Every record below must be copied exactly, with images dropped.

(Collected data)

-----

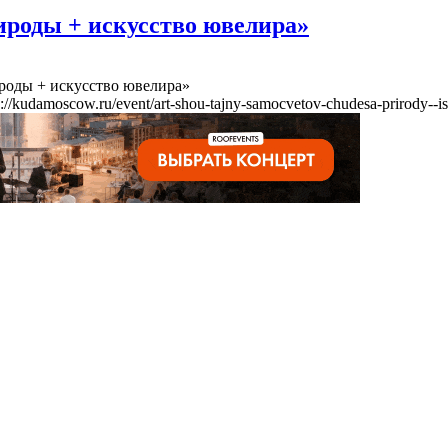
ироды + искусство ювелира»
роды + искусство ювелира»
s://kudamoscow.ru/event/art-shou-tajny-samocvetov-chudesa-prirody--is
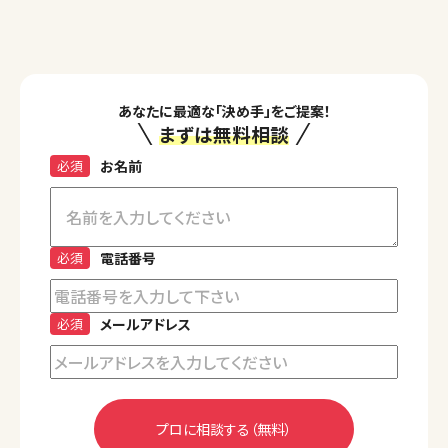
あなたに最適な「決め手」をご提案！
まずは無料相談
必須
お名前
必須
電話番号
必須
メールアドレス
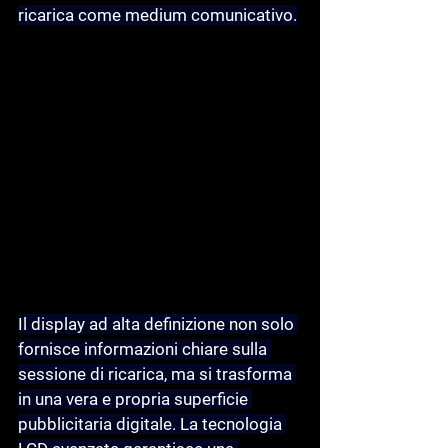
ricarica come medium comunicativo.
Il display ad alta definizione non solo 
fornisce informazioni chiare sulla 
sessione di ricarica, ma si trasforma 
in una vera e propria superficie 
pubblicitaria digitale. La tecnologia 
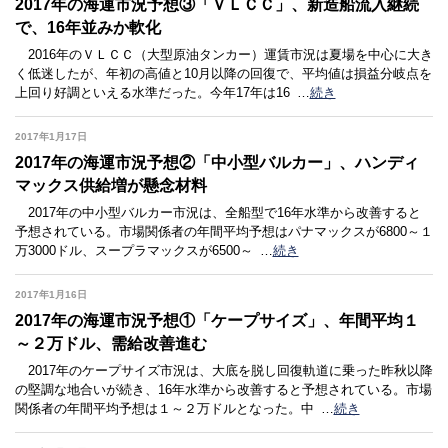
2017年の海運市況予想③「ＶＬＣＣ」、新造船流入継続
で、16年並みか軟化
2016年のＶＬＣＣ（大型原油タンカー）運賃市況は夏場を中心に大き
く低迷したが、年初の高値と10月以降の回復で、平均値は損益分岐点を
上回り好調といえる水準だった。今年17年は16
…
続き
2017年1月17日
2017年の海運市況予想②「中小型バルカー」、ハンディ
マックス供給増が懸念材料
2017年の中小型バルカー市況は、全船型で16年水準から改善すると
予想されている。市場関係者の年間平均予想はパナマックスが6800～１
万3000ドル、スープラマックスが6500～
…
続き
2017年1月16日
2017年の海運市況予想①「ケープサイズ」、年間平均１
～２万ドル、需給改善進む
2017年のケープサイズ市況は、大底を脱し回復軌道に乗った昨秋以降
の堅調な地合いが続き、16年水準から改善すると予想されている。市場
関係者の年間平均予想は１～２万ドルとなった。中
…
続き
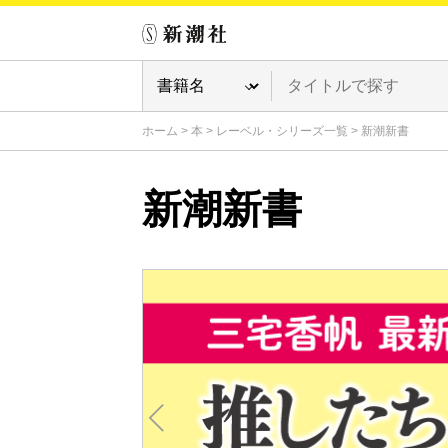
ホーム
>
本
>
レーベル・シリーズ一覧
>
新潮新書
新潮新書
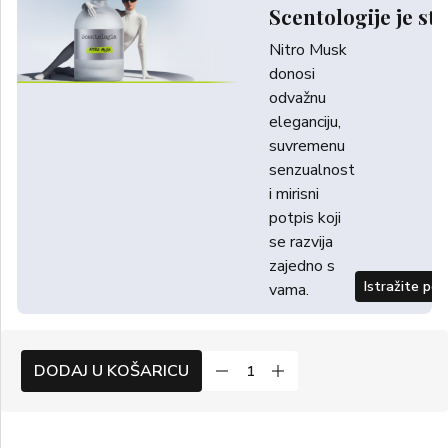
Scentologije je sti
Nitro Musk
donosi
odvažnu
eleganciju,
suvremenu
senzualnost
i mirisni
potpis koji
se razvija
zajedno s
Istražite po
vama.
DODAJ U KOŠARICU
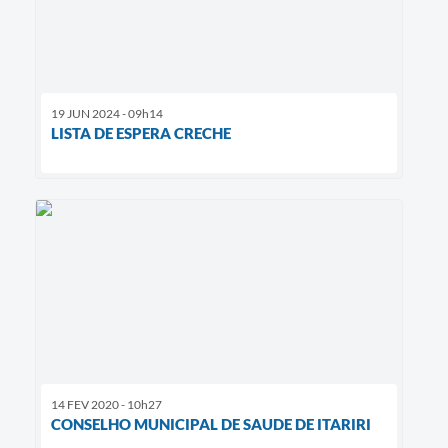
19 JUN 2024 - 09h14
LISTA DE ESPERA CRECHE
14 FEV 2020 - 10h27
CONSELHO MUNICIPAL DE SAUDE DE ITARIRI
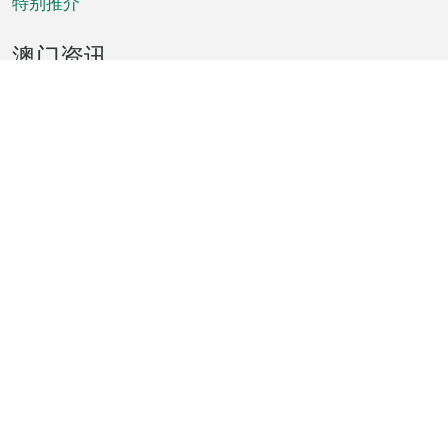
特别推介
澳门资讯
天气
交通
公众假期
文娱康体
城市资讯
澳门便览
统计数字
公布告示
新闻
短片
特区公报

-----

● **Exercise answer**:
ироды + искусство ювелира»
роды + искусство ювелира»
s://kudamoscow.ru/event/art-shou-tajny-samocvetov-chudesa-prirody--is
あなたに最適な「決め手」をご提案！
まずは無料相談
必須
お名前
必須
電話番号
必須
メールアドレス
ricarica come medium comunicativo.
Il display ad alta definizione non solo 
fornisce informazioni chiare sulla 
sessione di ricarica, ma si trasforma 
in una vera e propria superficie 
pubblicitaria digitale. La tecnologia 
2017年の海運市況予想③「ＶＬＣＣ」、新造船流入継続
で、16年並みか軟化
2016年のＶＬＣＣ（大型原油タンカー）運賃市況は夏場を中心に大き
く低迷したが、年初の高値と10月以降の回復で、平均値は損益分岐点を
上回り好調といえる水準だった。今年17年は16
…
続き
2017年1月17日
2017年の海運市況予想②「中小型バルカー」、ハンディ
マックス供給増が懸念材料
2017年の中小型バルカー市況は、全船型で16年水準から改善すると
予想されている。市場関係者の年間平均予想はパナマックスが6800～１
万3000ドル、スープラマックスが6500～
…
続き
2017年1月16日
2017年の海運市況予想①「ケープサイズ」、年間平均１
～２万ドル、需給改善進む
2017年のケープサイズ市況は、大底を脱し回復軌道に乗った昨秋以降
の堅調な地合いが続き、16年水準から改善すると予想されている。市場
関係者の年間平均予想は１～２万ドルとなった。中
…
続き
ホーム
>
本
>
レーベル・シリーズ一覧
>
新潮新書
新潮新書
Scentologije je sti
Nitro Musk
donosi
odvažnu
eleganciju,
suvremenu
senzualnost
i mirisni
potpis koji
se razvija
zajedno s
Istražite po
vama.
DODAJ U KOŠARICU
19 JUN 2024 - 09h14
LISTA DE ESPERA CRECHE
14 FEV 2020 - 10h27
CONSELHO MUNICIPAL DE SAUDE DE ITARIRI
特别推介
澳门资讯
天气
交通
公众假期
文娱康体
城市资讯
澳门便览
统计数字
公布告示
新闻
短片
特区公报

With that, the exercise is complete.